### Exercise:
Pictures in the data should be dropped; transcribe exactly the lines from the one that has "Scopus, WoS" through the one that has "Das Ergebnis waren".

### Input data:
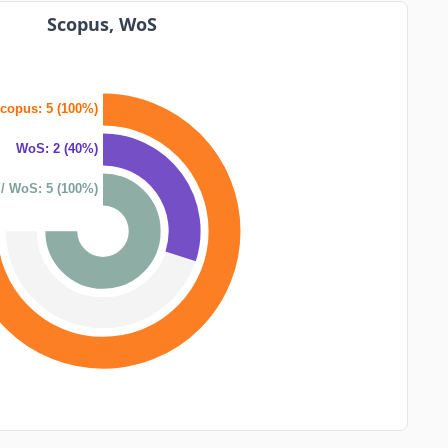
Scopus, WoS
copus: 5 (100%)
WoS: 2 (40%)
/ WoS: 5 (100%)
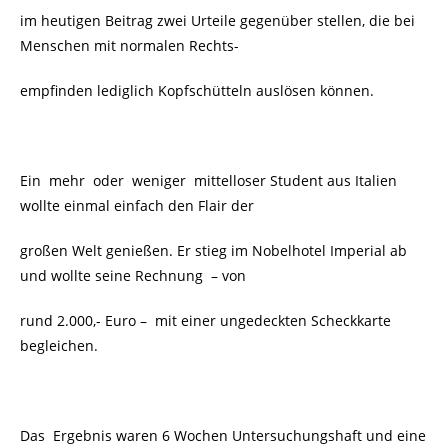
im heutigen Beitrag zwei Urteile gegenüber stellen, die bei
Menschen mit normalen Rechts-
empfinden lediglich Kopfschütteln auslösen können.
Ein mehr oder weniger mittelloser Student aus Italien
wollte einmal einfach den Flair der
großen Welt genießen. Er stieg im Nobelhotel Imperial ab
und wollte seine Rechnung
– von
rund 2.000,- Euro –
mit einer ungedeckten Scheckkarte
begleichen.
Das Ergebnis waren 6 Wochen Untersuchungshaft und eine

--

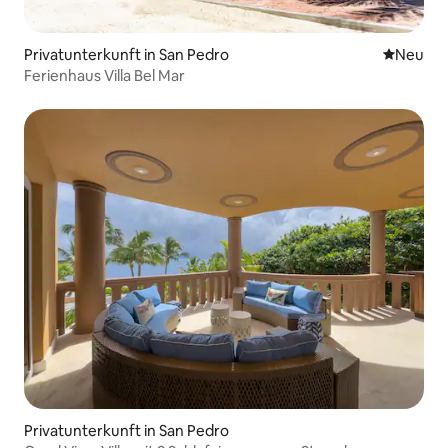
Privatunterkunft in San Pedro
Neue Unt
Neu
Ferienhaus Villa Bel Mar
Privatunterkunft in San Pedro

### Exercise output:
Scopus, WoS
copus: 5 (100%)
WoS: 2 (40%)
/ WoS: 5 (100%)
im heutigen Beitrag zwei Urteile gegenüber stellen, die bei
Menschen mit normalen Rechts-
empfinden lediglich Kopfschütteln auslösen können.
Ein mehr oder weniger mittelloser Student aus Italien
wollte einmal einfach den Flair der
großen Welt genießen. Er stieg im Nobelhotel Imperial ab
und wollte seine Rechnung
– von
rund 2.000,- Euro –
mit einer ungedeckten Scheckkarte
begleichen.
Das Ergebnis waren 6 Wochen Untersuchungshaft und eine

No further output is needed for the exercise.